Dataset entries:
◆ ◆ ◆ ◆
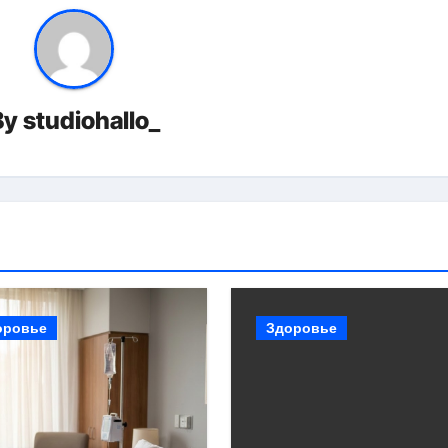
By
studiohallo_
оровье
Здоровье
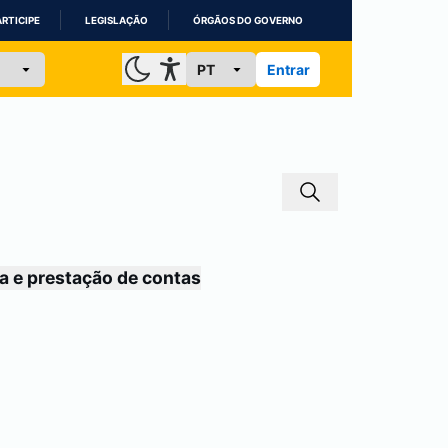
ARTICIPE
LEGISLAÇÃO
ÓRGÃOS DO GOVERNO
Entrar
a e prestação de contas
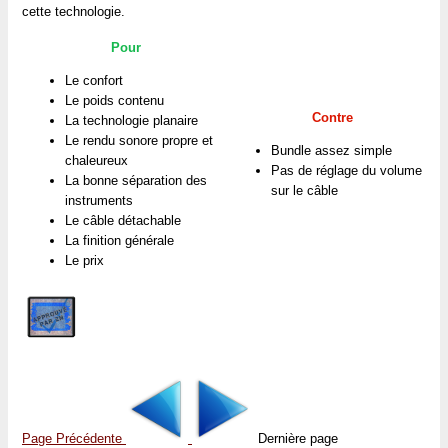
cette technologie.
Pour
Le confort
Le poids contenu
Contre
La technologie planaire
Le rendu sonore propre et
Bundle assez simple
chaleureux
Pas de réglage du volume
La bonne séparation des
sur le câble
instruments
Le câble détachable
La finition générale
Le prix
Page Précédente
Dernière page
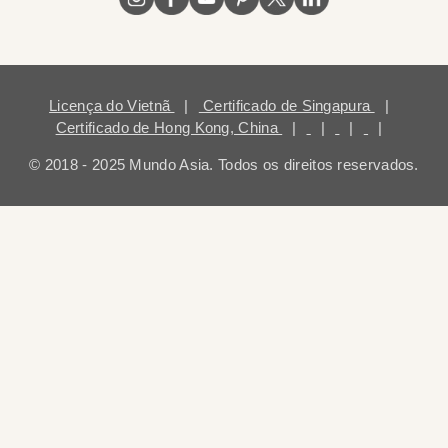
Licença do Vietnã
|
Certificado de Singapura
|
Certificado de Hong Kong, China
|
|
|
|
© 2018 - 2025 Mundo Asia. Todos os direitos reservados.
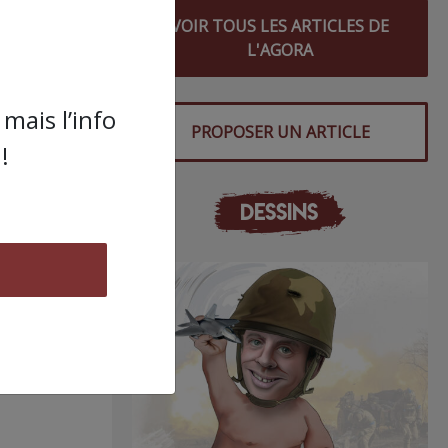
VOIR TOUS LES ARTICLES DE
L'AGORA
mais l’info
PROPOSER UN ARTICLE
!
DESSINS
◆ ◆ ◆ ◆
ACTIVITY: Write out the lines that run from the line containing "a e prestação de contas" to the end of the entries, inclusive, exactly as written. Skip every picture.

SOLUTION FOR THIS PROBLEM:
a e prestação de contas
cette technologie.
Pour
Le confort
Le poids contenu
Contre
La technologie planaire
Le rendu sonore propre et
Bundle assez simple
chaleureux
Pas de réglage du volume
La bonne séparation des
sur le câble
instruments
Le câble détachable
La finition générale
Le prix
Page Précédente
Dernière page
Licença do Vietnã
|
Certificado de Singapura
|
Certificado de Hong Kong, China
|
|
|
|
© 2018 - 2025 Mundo Asia. Todos os direitos reservados.
VOIR TOUS LES ARTICLES DE
L'AGORA
mais l’info
PROPOSER UN ARTICLE
!
DESSINS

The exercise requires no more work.